### WORK REQUIRED:
Within the records below is a range that opens at the line with "受付時間 10:00-17:00（土・日・祝日除く）" and closes at the line with "Bu başarının ardından". Return that range word for word, both ends included, and only that range.

### Excerpts from a dataset:
###
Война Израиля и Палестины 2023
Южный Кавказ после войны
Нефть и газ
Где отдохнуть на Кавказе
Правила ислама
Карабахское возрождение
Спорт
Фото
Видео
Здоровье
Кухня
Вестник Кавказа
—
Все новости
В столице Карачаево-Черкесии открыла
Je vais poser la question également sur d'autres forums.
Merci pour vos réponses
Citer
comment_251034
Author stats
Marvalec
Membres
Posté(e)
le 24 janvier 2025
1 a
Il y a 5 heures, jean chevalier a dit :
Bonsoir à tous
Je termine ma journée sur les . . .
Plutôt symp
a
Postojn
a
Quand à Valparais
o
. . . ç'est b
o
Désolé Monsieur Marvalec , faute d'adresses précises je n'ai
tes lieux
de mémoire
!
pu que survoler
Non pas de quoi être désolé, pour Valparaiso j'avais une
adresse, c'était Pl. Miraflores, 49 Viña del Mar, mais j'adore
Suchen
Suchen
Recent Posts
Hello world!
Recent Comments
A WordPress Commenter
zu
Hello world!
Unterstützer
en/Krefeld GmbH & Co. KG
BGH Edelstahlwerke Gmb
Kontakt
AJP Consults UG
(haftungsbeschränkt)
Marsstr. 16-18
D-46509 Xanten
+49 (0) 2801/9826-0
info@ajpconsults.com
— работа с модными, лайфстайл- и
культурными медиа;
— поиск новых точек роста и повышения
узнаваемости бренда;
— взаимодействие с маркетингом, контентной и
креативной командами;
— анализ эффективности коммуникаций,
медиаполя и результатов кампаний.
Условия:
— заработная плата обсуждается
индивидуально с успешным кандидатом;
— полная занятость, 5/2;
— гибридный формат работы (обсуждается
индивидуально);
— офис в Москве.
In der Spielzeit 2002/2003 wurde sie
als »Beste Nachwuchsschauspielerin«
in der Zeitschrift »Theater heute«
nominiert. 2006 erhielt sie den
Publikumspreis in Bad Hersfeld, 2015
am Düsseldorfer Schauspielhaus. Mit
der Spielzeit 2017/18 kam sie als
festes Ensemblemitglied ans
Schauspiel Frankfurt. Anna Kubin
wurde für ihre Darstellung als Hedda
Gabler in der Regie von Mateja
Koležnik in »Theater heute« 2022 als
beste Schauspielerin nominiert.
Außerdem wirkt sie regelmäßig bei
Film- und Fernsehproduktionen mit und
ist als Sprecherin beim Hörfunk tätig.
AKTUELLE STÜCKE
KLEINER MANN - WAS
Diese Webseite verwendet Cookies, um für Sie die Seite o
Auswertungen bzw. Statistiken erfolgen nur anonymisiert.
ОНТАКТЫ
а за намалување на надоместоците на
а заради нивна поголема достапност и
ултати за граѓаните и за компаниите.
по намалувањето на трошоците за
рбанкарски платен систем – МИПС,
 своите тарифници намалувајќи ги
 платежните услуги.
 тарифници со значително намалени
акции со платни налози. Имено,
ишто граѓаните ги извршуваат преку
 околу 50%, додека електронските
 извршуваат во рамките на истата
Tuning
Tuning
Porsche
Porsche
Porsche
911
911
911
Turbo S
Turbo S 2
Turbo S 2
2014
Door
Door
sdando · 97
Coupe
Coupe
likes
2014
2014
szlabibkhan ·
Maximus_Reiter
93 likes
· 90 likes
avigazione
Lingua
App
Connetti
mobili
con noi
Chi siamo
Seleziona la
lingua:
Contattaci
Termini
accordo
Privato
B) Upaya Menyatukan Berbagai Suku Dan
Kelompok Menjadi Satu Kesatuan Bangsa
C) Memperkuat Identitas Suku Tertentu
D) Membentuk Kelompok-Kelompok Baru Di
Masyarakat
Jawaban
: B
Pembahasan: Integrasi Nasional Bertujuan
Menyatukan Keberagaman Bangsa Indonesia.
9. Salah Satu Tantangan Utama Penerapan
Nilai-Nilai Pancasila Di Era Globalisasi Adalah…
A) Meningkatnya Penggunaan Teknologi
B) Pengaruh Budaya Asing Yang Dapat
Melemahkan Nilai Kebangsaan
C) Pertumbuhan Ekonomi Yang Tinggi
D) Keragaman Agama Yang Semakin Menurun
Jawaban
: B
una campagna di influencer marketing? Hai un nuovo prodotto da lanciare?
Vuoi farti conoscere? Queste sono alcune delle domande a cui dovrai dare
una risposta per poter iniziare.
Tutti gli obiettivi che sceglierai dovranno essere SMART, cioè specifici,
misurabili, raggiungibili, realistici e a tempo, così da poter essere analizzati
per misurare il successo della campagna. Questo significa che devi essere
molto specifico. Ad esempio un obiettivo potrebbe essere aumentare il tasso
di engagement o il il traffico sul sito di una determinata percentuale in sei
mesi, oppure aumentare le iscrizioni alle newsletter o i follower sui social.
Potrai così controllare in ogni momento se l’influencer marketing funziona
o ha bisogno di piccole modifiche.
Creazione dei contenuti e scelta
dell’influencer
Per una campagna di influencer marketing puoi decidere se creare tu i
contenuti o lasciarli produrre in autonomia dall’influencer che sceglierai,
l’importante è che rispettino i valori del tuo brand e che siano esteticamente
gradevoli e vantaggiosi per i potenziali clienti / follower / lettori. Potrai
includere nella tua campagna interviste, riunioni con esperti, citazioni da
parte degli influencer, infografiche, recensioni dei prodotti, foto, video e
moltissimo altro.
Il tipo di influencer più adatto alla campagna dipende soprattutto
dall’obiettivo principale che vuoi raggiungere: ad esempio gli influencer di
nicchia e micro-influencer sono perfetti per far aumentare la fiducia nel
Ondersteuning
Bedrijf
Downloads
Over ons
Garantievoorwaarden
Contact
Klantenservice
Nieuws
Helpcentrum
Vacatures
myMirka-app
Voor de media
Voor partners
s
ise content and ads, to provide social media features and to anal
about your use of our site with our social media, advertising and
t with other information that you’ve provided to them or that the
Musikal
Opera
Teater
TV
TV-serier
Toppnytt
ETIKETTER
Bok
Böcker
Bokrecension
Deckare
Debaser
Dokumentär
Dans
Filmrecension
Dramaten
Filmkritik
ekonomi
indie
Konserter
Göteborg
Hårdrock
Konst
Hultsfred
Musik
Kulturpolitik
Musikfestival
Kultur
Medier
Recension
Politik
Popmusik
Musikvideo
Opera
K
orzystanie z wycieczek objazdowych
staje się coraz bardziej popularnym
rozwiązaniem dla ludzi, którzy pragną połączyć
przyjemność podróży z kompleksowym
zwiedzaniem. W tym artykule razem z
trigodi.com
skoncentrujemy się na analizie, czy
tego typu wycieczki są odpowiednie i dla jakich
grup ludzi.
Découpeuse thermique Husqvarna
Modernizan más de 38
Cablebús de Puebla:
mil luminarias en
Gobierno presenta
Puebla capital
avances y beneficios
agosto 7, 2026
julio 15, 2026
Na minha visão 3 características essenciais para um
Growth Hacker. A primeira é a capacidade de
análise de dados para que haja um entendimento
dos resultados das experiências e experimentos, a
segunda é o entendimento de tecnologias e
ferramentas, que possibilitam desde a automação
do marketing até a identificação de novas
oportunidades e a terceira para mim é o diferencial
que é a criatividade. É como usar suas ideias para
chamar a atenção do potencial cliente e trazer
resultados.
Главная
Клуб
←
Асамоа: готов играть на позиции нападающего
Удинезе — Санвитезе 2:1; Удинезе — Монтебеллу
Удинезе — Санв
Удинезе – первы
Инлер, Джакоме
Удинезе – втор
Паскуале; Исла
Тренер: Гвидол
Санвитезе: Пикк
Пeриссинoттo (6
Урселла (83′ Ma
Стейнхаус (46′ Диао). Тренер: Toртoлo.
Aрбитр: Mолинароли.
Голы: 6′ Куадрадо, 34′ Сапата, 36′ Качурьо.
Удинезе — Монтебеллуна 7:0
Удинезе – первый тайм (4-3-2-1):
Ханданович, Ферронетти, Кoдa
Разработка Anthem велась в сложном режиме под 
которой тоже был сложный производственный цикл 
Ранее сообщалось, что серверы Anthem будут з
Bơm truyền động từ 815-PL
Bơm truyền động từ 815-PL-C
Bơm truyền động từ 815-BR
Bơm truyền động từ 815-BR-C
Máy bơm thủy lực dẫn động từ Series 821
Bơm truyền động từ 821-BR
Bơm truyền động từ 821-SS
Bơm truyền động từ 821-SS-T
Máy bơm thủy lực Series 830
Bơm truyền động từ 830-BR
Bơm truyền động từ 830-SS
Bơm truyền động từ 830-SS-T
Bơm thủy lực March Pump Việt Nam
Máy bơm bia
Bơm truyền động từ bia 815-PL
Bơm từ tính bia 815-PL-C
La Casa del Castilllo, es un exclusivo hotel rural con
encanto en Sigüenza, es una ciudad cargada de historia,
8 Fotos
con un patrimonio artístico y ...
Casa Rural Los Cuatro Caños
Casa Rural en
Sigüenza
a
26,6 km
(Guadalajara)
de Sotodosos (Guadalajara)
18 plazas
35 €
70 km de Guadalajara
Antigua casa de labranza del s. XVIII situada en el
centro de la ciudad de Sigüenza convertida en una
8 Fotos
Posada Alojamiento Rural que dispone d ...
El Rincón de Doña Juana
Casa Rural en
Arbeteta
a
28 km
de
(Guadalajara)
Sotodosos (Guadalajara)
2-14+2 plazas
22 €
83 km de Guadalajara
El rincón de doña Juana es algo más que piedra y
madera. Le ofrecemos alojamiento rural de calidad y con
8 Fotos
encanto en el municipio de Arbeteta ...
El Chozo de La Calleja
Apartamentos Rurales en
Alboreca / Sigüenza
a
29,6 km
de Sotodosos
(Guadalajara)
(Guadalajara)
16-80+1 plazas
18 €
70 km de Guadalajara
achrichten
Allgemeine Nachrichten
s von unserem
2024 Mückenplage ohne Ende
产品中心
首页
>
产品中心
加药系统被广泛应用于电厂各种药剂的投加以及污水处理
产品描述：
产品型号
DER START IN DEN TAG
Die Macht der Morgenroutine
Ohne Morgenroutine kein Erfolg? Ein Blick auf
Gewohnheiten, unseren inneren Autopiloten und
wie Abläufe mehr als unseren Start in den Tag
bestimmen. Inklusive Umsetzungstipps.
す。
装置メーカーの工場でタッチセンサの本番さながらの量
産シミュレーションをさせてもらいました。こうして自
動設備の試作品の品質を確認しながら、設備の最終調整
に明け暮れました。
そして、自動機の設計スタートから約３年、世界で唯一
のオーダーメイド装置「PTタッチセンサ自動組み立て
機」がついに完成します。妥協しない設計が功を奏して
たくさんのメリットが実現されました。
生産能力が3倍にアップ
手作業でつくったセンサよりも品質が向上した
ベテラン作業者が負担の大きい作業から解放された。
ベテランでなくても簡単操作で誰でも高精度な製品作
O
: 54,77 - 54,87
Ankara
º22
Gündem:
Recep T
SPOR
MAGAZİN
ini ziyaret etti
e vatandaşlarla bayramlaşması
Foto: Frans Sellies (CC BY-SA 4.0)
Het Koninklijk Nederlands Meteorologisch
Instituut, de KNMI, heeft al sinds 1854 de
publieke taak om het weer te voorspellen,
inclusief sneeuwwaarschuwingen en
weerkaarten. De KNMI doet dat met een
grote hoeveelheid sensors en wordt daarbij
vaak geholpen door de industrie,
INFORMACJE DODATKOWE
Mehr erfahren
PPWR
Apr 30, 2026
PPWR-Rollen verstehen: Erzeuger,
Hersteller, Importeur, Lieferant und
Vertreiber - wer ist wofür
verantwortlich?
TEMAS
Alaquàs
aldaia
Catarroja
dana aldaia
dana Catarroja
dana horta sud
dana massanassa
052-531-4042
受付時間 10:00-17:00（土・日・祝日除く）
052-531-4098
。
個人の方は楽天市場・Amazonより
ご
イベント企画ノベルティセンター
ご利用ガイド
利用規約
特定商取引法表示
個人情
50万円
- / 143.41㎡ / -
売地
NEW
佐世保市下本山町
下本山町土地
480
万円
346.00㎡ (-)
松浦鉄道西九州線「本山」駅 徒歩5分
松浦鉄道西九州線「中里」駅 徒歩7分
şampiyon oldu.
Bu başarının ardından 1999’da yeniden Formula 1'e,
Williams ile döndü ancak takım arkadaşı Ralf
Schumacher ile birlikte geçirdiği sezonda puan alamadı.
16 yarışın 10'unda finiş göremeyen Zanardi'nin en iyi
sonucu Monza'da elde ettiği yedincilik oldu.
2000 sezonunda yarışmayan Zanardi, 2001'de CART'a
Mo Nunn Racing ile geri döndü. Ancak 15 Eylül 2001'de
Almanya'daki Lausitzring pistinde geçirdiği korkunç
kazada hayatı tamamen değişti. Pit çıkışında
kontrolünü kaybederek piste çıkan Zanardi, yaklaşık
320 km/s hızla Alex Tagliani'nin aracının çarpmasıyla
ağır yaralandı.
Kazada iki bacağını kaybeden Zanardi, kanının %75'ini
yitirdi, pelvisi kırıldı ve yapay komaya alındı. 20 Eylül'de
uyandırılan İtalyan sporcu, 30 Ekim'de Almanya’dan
###
### EXERCISE ANSWER:
受付時間 10:00-17:00（土・日・祝日除く）
052-531-4098
。
個人の方は楽天市場・Amazonより
ご
イベント企画ノベルティセンター
ご利用ガイド
利用規約
特定商取引法表示
個人情
50万円
- / 143.41㎡ / -
売地
NEW
佐世保市下本山町
下本山町土地
480
万円
346.00㎡ (-)
松浦鉄道西九州線「本山」駅 徒歩5分
松浦鉄道西九州線「中里」駅 徒歩7分
şampiyon oldu.
Bu başarının ardından 1999’da yeniden Formula 1'e,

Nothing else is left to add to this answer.